# Playing with Tubes and Bands



## Yosemite Sam (Feb 18, 2016)

Over the week end and this evening, I was able to get out and do some shooting. I originally had 5/8" X 6" double TB gold on the mule, and pseudo tapered tubes on the SS 340 and The Cat.

I found double TBG 5/8" X 6" was just a bit much to pull back and hold, so I removed one band and it shot much better using 5/8" marbles and 3/8" steel. Actually I hit what I was aiming at, fence post, however only twice out of 8 shots. The other two SS the stainless 304 and The Cat, had double tubes and paracord Gypsy Tabs. This too seemed a bit heavy to pull. Pulled the bands off and removed the Gypsy tubes, and used a different type of Gypsy Tabs, I think they called them SWAT, found on this forum. So I used them on "The Cat", along with the pseudo tapered tubes and it seemed to shoot better than the others. Looked like I was more accurate. Keeping in mind I was only aiming toward a fence post.

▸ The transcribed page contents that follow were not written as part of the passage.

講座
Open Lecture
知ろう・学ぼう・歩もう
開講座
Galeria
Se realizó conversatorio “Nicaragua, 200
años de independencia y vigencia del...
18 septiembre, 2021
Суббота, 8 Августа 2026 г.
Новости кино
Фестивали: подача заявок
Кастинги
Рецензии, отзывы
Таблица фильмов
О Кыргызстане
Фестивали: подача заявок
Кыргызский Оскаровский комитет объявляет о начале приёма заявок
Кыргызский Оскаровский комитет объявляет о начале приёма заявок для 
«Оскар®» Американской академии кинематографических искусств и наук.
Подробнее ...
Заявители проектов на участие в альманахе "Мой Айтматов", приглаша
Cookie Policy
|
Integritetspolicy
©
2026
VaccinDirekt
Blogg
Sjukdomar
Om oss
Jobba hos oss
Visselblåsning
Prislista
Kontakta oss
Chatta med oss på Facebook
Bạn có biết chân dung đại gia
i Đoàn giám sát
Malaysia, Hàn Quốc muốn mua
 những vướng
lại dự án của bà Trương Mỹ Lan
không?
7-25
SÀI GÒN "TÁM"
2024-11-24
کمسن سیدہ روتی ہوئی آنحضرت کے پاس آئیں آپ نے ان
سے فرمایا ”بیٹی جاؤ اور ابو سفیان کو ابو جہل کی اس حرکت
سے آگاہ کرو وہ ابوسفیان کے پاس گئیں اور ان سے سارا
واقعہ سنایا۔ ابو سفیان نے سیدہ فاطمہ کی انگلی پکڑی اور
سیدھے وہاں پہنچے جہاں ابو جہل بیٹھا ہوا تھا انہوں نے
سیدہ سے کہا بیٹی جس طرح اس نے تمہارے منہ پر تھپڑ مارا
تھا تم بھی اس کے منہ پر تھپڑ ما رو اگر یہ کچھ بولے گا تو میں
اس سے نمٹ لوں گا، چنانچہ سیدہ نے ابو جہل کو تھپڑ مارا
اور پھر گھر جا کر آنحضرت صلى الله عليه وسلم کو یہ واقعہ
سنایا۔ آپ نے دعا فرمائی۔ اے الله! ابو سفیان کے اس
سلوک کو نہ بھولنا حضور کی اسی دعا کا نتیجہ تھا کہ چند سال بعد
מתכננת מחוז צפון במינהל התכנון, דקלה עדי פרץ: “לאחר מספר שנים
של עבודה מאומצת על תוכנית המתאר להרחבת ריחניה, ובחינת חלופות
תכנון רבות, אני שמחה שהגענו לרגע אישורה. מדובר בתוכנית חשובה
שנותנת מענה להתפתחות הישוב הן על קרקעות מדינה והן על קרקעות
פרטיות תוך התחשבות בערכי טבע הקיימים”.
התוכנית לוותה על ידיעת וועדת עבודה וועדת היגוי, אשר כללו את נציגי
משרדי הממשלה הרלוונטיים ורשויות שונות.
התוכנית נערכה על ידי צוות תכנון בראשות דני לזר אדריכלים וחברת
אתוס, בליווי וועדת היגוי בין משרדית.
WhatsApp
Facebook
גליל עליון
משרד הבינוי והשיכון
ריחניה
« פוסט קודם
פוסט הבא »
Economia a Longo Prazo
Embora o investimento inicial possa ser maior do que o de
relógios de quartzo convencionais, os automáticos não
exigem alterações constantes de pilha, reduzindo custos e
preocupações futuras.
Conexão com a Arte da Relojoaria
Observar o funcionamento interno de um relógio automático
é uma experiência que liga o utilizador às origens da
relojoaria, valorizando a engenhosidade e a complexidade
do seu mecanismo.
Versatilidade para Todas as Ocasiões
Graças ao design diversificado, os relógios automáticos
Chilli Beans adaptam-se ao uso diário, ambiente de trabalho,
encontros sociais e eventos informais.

I like using the 5/8" marbles, family gave me some 1/2" Truemark marbles and will be shooting with them as well.

I am also going to reband the Truemark, FS-1 with TBG Tapered Bands. The black tubes are too strong, even though I can shoot it, it is still difficult to pull back, and arm stars shaking abit.

Looking forward to Saturday, will be shooting in my catch box at a tin can and see how I do. Will try to have more pictures.


----------



## Resigned User (Jul 4, 2015)

After me the best thing on swat is that there is no align problems... The tubes or bands are always in the right position

Inviato dal mio BLOOM utilizzando Tapatalk


----------



## Yosemite Sam (Feb 18, 2016)

The sling on the right has gypsy tabs in the picture and the darn things kept twisting causing the bands to twist as well. Took this out and replaced them with the SWAT, issue solved.


----------



## truthornothing (May 18, 2015)

Yosemite Sam said:


> The sling on the right has gypsy tabs in the picture and the darn things kept twisting causing the bands to twist as well. Took this out and replaced them with the SWAT, issue solved.

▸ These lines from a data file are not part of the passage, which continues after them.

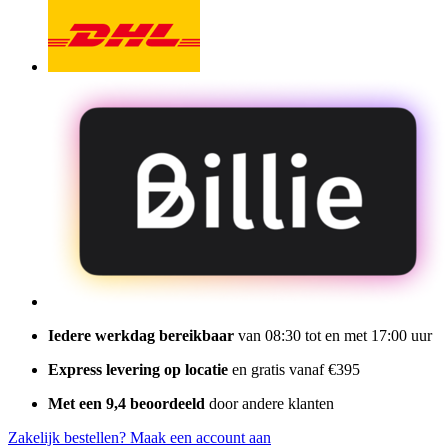
Iedere werkdag bereikbaar
van 08:30 tot en met 17:00 uur
Express levering op locatie
en gratis vanaf €395
Met een 9,4 beoordeeld
door andere klanten
Zakelijk bestellen?
Maak een account aan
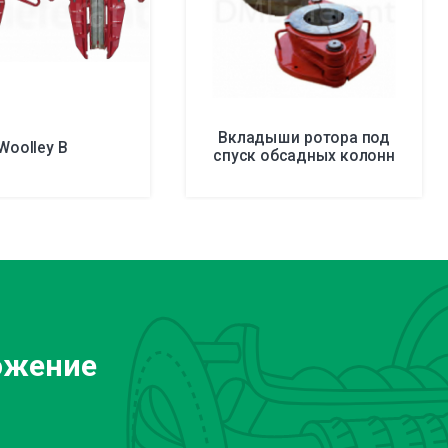
Вкладыши ротора под
Woolley B
спуск обсадных колонн
ожение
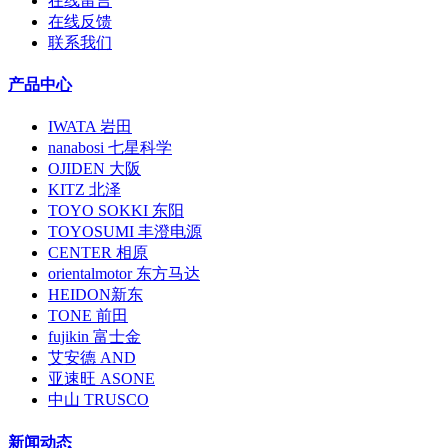
在线留言
在线反馈
联系我们
产品中心
IWATA 岩田
nanabosi 七星科学
OJIDEN 大阪
KITZ 北泽
TOYO SOKKI 东阳
TOYOSUMI 丰澄电源
CENTER 相原
orientalmotor 东方马达
HEIDON新东
TONE 前田
fujikin 富士金
艾安德 AND
亚速旺 ASONE
中山 TRUSCO
新闻动态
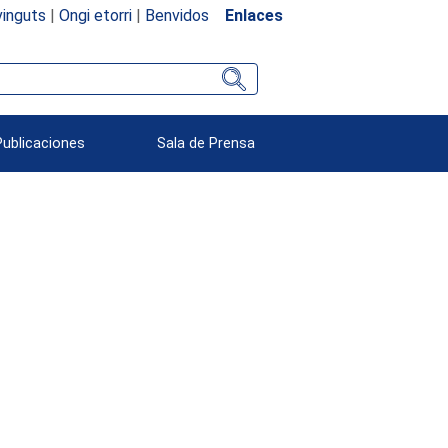
inguts
|
Ongi etorri
|
Benvidos
Enlaces
Publicaciones
Sala de Prensa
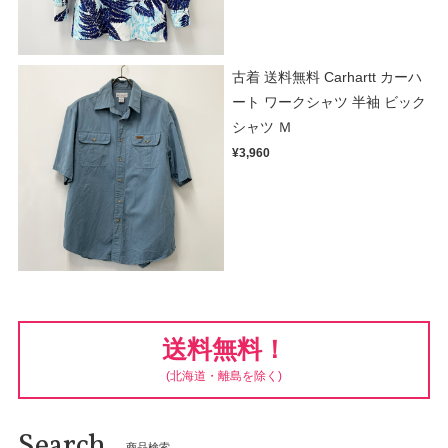
古着 送料無料 Carhartt カーハ
ート ワークシャツ 半袖 ビック
シャツ Ｍ
¥3,960
送料無料！
(北海道・離島を除く)
Search
商品検索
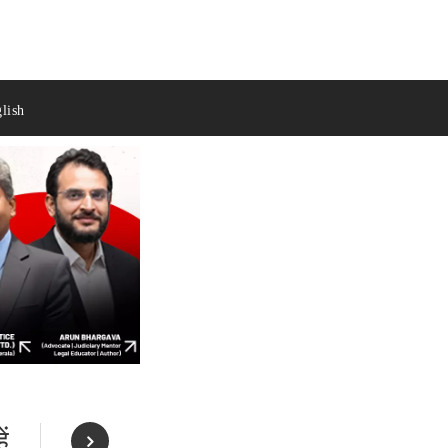
lish
ं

Ok I am ignorant, what is SWAT?


----------



## Yosemite Sam (Feb 18, 2016)

I think is taking a piece of paracord and making a loop by fusing the ends together, then thread the loop through the hole in the fork and looping it back over the fork.

The first image would be the target side of the fork. The second, the shooter end. I may be wrong but this is what I found.

Sent from my iPhone using Tapatalk


----------